Africa’s intra-continental trade could double by 2035, and new connectivity solutions along key freight corridors are emerging as a powerful enabler of safer, smarter and more inclusive logistics.
As trade across Africa accelerates under the African Continental Free Trade Area (AfCFTA), the logistics sector is undergoing a quiet but significant transformation. At the centre of this shift is digital connectivity, increasingly recognised as essential infrastructure for modern trade, not a luxury add-on.
Across major trade routes linking ports, cities and landlocked economies, logistics operators rely on connected technologies to track cargo, manage fleets, monitor safety and ensure goods arrive intact and on time. When connectivity fails, the impact is felt across supply chains, affecting businesses, workers and consumers alike.
According to Peter Walsh, managing director of IoT connectivity provider CommsCloud, Africa’s logistics corridors have long been constrained by fragmented mobile networks, unreliable roaming and connectivity drop-offs at borders. These challenges have limited the effectiveness of IoT devices that enable real-time visibility and operational efficiency.
For fleets operating across multiple countries, uninterrupted connectivity supports more than efficiency. It reduces safety risks, prevents cargo losses, improves customer confidence and enables better data-driven decision-making. Continuous data streams also strengthen the use of analytics and artificial intelligence, helping logistics providers optimise routes, reduce fuel use and lower emissions.
Africa’s cross-border road freight sector is growing rapidly, driven by rising trade volumes and increasing demand for regional supply chains. High-value and sensitive cargo categories such as retail goods, precious materials and temperature-controlled products depend heavily on reliable digital monitoring to protect quality and security.
A key innovation gaining traction is the use of SIM technology that automatically connects IoT devices across multiple mobile networks and regions. Unlike traditional SIMs that depend on a single network or limited roaming agreements, multi-IMSI, multi-core network SIMs allow seamless switching between networks as vehicles move across borders and remote areas.
This approach treats connectivity as a shared, cross-border resource, aligning digital infrastructure with Africa’s increasingly integrated trade landscape. For logistics operators, it means trucks remain online from departure to destination, without manual intervention, service disruptions or unexpected roaming costs.

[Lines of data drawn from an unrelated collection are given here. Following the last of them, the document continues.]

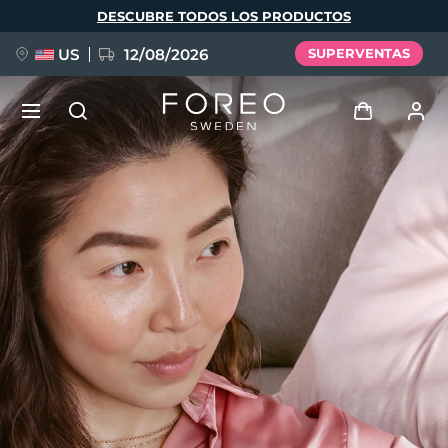
Pasar
DESCUBRE TODOS LOS PRODUCTOS
al
contenido
principal
US
12/08/2026
SUPERVENTAS
NUEVO
Iniciar sesión
Idioma
BREAKING NEWS
Perfil de usuario
English
Deutsch
Español
Mis dispositivos
FAQ™ Pure Beauty-Tech Elixir
Français
Italiano
Português
Mis pedidos
Polski
Svenska
Русский
Türkçe
简体中文
繁體中文
Mis direcciones
issa™ Teeth Whitening Set
Mis suscripciones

CommsCloud, working with regional and global connectivity partners, is applying this model across key African trade corridors, enabling localisation of data traffic and access to high-volume connectivity at competitive rates. The result is more resilient logistics operations that support businesses of all sizes.
Beyond the logistics sector, improved connectivity along freight routes delivers wider social and economic benefits. It strengthens regional trade competitiveness, supports small and medium enterprises reliant on reliable transport, and contributes to job security across transport, warehousing and retail value chains.
As Africa moves toward deeper economic integration, modern connectivity is emerging as a quiet enabler of inclusive growth. By ensuring that digital infrastructure keeps pace with physical trade routes, initiatives like these help unlock the full potential of intra-African trade — for economies, communities and future generations.